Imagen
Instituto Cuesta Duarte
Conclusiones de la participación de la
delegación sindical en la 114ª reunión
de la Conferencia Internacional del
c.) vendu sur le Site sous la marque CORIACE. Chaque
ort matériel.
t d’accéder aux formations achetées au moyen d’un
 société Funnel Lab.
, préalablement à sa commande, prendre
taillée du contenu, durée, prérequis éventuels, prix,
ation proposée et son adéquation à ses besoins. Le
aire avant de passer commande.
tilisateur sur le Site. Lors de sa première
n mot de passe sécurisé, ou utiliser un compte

---

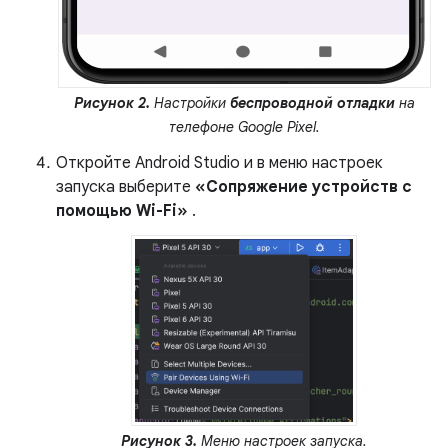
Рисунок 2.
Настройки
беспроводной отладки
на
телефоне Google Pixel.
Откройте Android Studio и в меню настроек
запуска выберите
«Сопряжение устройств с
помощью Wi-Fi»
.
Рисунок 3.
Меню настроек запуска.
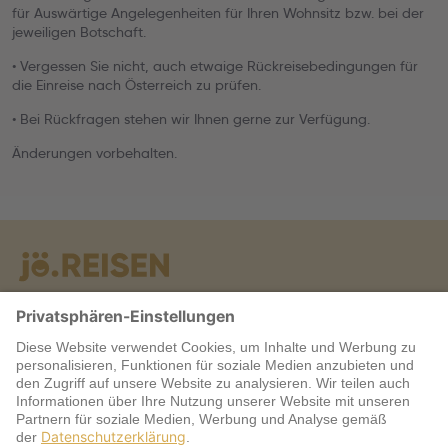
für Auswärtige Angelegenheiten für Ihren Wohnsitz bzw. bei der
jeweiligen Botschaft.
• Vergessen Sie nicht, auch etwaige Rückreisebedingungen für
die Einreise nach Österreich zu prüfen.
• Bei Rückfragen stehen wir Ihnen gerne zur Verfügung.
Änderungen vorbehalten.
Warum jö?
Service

---

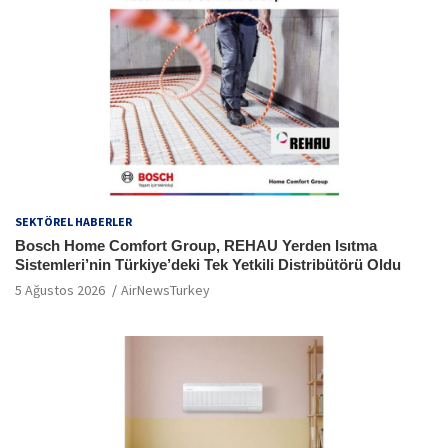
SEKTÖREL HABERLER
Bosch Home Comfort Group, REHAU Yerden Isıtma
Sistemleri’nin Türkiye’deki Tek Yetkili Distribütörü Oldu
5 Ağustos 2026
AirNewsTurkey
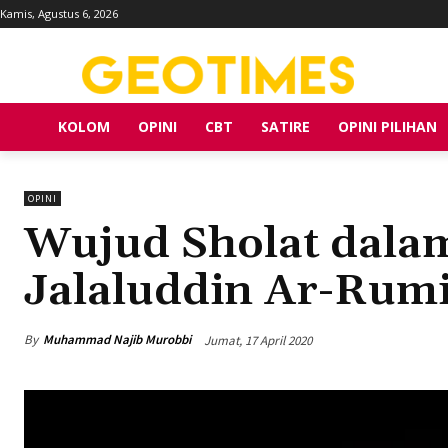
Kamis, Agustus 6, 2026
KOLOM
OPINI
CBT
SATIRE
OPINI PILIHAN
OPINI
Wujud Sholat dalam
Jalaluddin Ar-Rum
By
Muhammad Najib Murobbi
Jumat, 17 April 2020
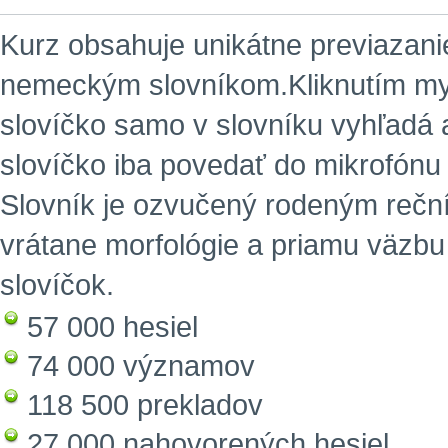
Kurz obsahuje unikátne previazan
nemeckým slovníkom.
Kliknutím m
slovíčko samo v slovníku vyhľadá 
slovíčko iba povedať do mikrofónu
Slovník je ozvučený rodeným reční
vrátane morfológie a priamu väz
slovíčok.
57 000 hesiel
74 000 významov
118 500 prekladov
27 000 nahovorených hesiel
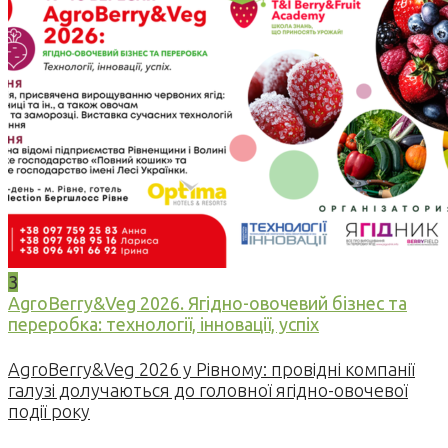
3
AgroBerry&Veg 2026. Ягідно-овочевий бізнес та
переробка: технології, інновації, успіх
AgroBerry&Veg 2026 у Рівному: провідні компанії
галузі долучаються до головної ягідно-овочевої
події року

---

■ Problem details: What lines above contain the word "AgroBerry"? Return each such line.

■ Answer box:
AgroBerry&Veg 2026. Ягідно-овочевий бізнес та
AgroBerry&Veg 2026 у Рівному: провідні компанії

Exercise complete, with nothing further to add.